Your "infinite gain" way of understanding only works for small signals. If that wasn't the case (it would always apply even when the signal is large) then the amplitude of the signal would reach infinity as well. Obviously, that's not what happens.
What does happen is that as the amplitude gets larger the amplifier stages start to saturate and because of that saturation their gain decreases. When a stable oscillation is in place, the loop gain will be equal to 1 (one).
The circuits that you don't quite understand aren't any different from the one you do understand. The only difference is in the implementation of each amplifier. The amplifiers simply use a different circuit. The differential circuit is also very similar only the signal isn't single ended (like in the other circuits) but differential. That means the signal has a copy that's the same but it has an inverted shape (180 degrees phase shift).

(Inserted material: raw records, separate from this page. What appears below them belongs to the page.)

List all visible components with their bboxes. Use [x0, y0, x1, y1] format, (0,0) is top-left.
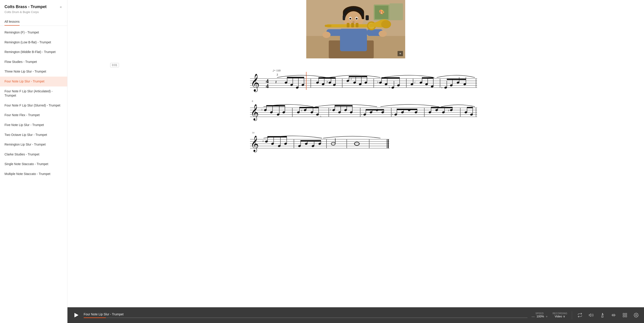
svg-rect-11	[366, 15, 369, 20]
player-progress[interactable]	[84, 318, 528, 318]
all-lessons-tab: All lessons	[4, 17, 63, 26]
svg-text:🎨: 🎨	[379, 9, 384, 14]
svg-text:♭: ♭	[392, 112, 393, 116]
speed-minus-button[interactable]: —	[531, 315, 535, 318]
time-indicator: 0:01	[110, 63, 119, 67]
svg-rect-236	[623, 313, 624, 315]
lesson-item-remington-f[interactable]: Remington (F) - Trumpet	[0, 28, 67, 37]
svg-point-22	[322, 32, 330, 38]
svg-marker-87	[382, 77, 400, 79]
player-progress-fill	[84, 318, 106, 318]
svg-marker-150	[335, 105, 352, 106]
svg-text:♩: ♩	[414, 81, 416, 84]
svg-text:♮: ♮	[320, 115, 321, 118]
volume-button[interactable]	[588, 312, 594, 319]
svg-text:𝄞: 𝄞	[250, 74, 260, 92]
svg-rect-239	[625, 316, 627, 317]
grid-button[interactable]	[622, 312, 628, 319]
sheet-music-area[interactable]: 0:01 ♩= 110 2 �	[68, 58, 644, 307]
svg-marker-172	[397, 109, 417, 110]
svg-text:𝄞: 𝄞	[250, 136, 259, 153]
loop-button[interactable]	[576, 312, 583, 319]
lesson-item-single-note-staccato[interactable]: Single Note Staccato - Trumpet	[0, 159, 67, 169]
recording-chevron: ∨	[563, 315, 565, 318]
collapse-button[interactable]: «	[59, 4, 63, 9]
staff-1: ♩= 110 2 𝄞 4 4	[76, 67, 635, 94]
settings-button[interactable]	[633, 312, 640, 319]
lesson-item-remington-middle-bf[interactable]: Remington (Middle B-Flat) - Trumpet	[0, 47, 67, 57]
staff-3: 14 𝄞 ♯	[76, 130, 635, 157]
svg-marker-109	[447, 79, 466, 80]
svg-text:2: 2	[276, 73, 278, 76]
svg-point-240	[636, 315, 637, 316]
video-section: 🎨	[68, 0, 644, 58]
lesson-item-clarke-studies[interactable]: Clarke Studies - Trumpet	[0, 150, 67, 159]
loop-icon	[578, 313, 582, 318]
svg-text:♭: ♭	[330, 108, 331, 111]
svg-text:𝄞: 𝄞	[250, 104, 259, 121]
lesson-item-two-octave-lip-slur[interactable]: Two Octave Lip Slur - Trumpet	[0, 130, 67, 140]
svg-marker-226	[589, 314, 591, 317]
svg-marker-189	[467, 107, 473, 108]
svg-text:♩= 110: ♩= 110	[272, 69, 281, 72]
video-menu-button[interactable]: ≡	[398, 51, 403, 56]
svg-text:♭: ♭	[441, 86, 442, 89]
svg-rect-30	[351, 23, 354, 27]
svg-rect-32	[325, 25, 332, 27]
svg-rect-29	[347, 23, 350, 27]
lesson-item-multiple-note-staccato[interactable]: Multiple Note Staccato - Trumpet	[0, 169, 67, 179]
metronome-button[interactable]	[599, 312, 606, 319]
svg-point-23	[379, 30, 387, 37]
svg-text:♭: ♭	[361, 113, 362, 116]
lesson-item-remington-lip-slur[interactable]: Remington Lip Slur - Trumpet	[0, 140, 67, 150]
lesson-item-four-note-lip-slur[interactable]: Four Note Lip Slur - Trumpet	[0, 77, 67, 86]
svg-marker-183	[431, 107, 452, 108]
svg-text:8: 8	[252, 100, 253, 102]
svg-marker-161	[366, 109, 384, 110]
main-content: 🎨	[68, 0, 644, 323]
svg-point-16	[356, 18, 358, 19]
speed-label: SPEED	[536, 312, 544, 315]
lesson-item-four-note-f-articulated[interactable]: Four Note F Lip Slur (Articulated) - Tru…	[0, 86, 67, 101]
speed-plus-button[interactable]: +	[545, 315, 548, 318]
lesson-item-four-note-flex[interactable]: Four Note Flex - Trumpet	[0, 110, 67, 120]
svg-rect-31	[356, 23, 358, 27]
settings-icon	[634, 313, 638, 318]
musician-video: 🎨	[306, 0, 405, 58]
lesson-item-flow-studies[interactable]: Flow Studies - Trumpet	[0, 57, 67, 67]
player-bar: Four Note Lip Slur - Trumpet SPEED — 100…	[68, 307, 644, 323]
svg-text:♯: ♯	[262, 140, 264, 143]
svg-text:♭: ♭	[261, 108, 263, 111]
staff-2: 8 𝄞	[76, 99, 635, 126]
all-lessons-label[interactable]: All lessons	[4, 20, 20, 26]
svg-rect-237	[625, 313, 627, 315]
svg-text:♯: ♯	[448, 109, 449, 112]
svg-text:14: 14	[252, 131, 254, 134]
svg-rect-19	[340, 29, 367, 51]
recording-value-group[interactable]: Video ∨	[555, 315, 565, 318]
lesson-item-five-note-lip-slur[interactable]: Five Note Lip Slur - Trumpet	[0, 120, 67, 130]
sidebar-subtitle: Colts Drum & Bugle Corps	[4, 10, 63, 14]
svg-text:4: 4	[266, 83, 269, 89]
svg-marker-207	[268, 136, 287, 137]
player-divider	[572, 311, 572, 319]
svg-text:♯: ♯	[350, 77, 352, 81]
waveform-button[interactable]	[610, 312, 617, 319]
lesson-item-four-note-f-slurred[interactable]: Four Note F Lip Slur (Slurred) - Trumpet	[0, 101, 67, 110]
grid-icon	[622, 313, 627, 318]
play-icon	[74, 313, 78, 318]
svg-marker-64	[319, 77, 336, 79]
svg-rect-4	[390, 3, 403, 20]
play-button[interactable]	[72, 311, 80, 319]
svg-marker-217	[301, 140, 321, 141]
recording-value-text: Video	[555, 315, 562, 318]
svg-marker-98	[422, 77, 433, 79]
speed-control: SPEED — 100% +	[531, 312, 548, 318]
svg-rect-238	[623, 316, 624, 317]
content-area: 🎨	[68, 0, 644, 307]
svg-text:♯: ♯	[301, 109, 302, 112]
sidebar-title: Colts Brass - Trumpet	[4, 4, 46, 9]
lesson-item-three-note-lip-slur[interactable]: Three Note Lip Slur - Trumpet	[0, 67, 67, 77]
lesson-item-remington-low-bb[interactable]: Remington (Low B-flat) - Trumpet	[0, 37, 67, 47]
svg-text:♭: ♭	[377, 80, 379, 84]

You ask about "noise voltage" but I think you're confused about the way how these circuits start in the real world. In the real world there's always noise present and that noise is enough to get the start up the oscillator.
In a simulation this is not the case, the simulator will be happy to find a stable solution where the circuit isn't oscillating. Like for the 3-inverter ring oscillator it will find that all signal nets are at a DC voltage close to Vdd/2 and that that is an OK solution. Theoretically it is but it does not work like that in the real world.
So to get the oscillation going in a simulator we need to "disturb" that wrong stable situation. I usually do that by inserting a pulsed source that can be a current source or a voltage source, it does not matter. I make that source deliver a small pulse like a 100 ns pulse of 1uA (or 10 mV). That will then start the oscillation.
Noise simulations (actually: Phasenoise) are the next step when you have fully understand how to simulate oscillators.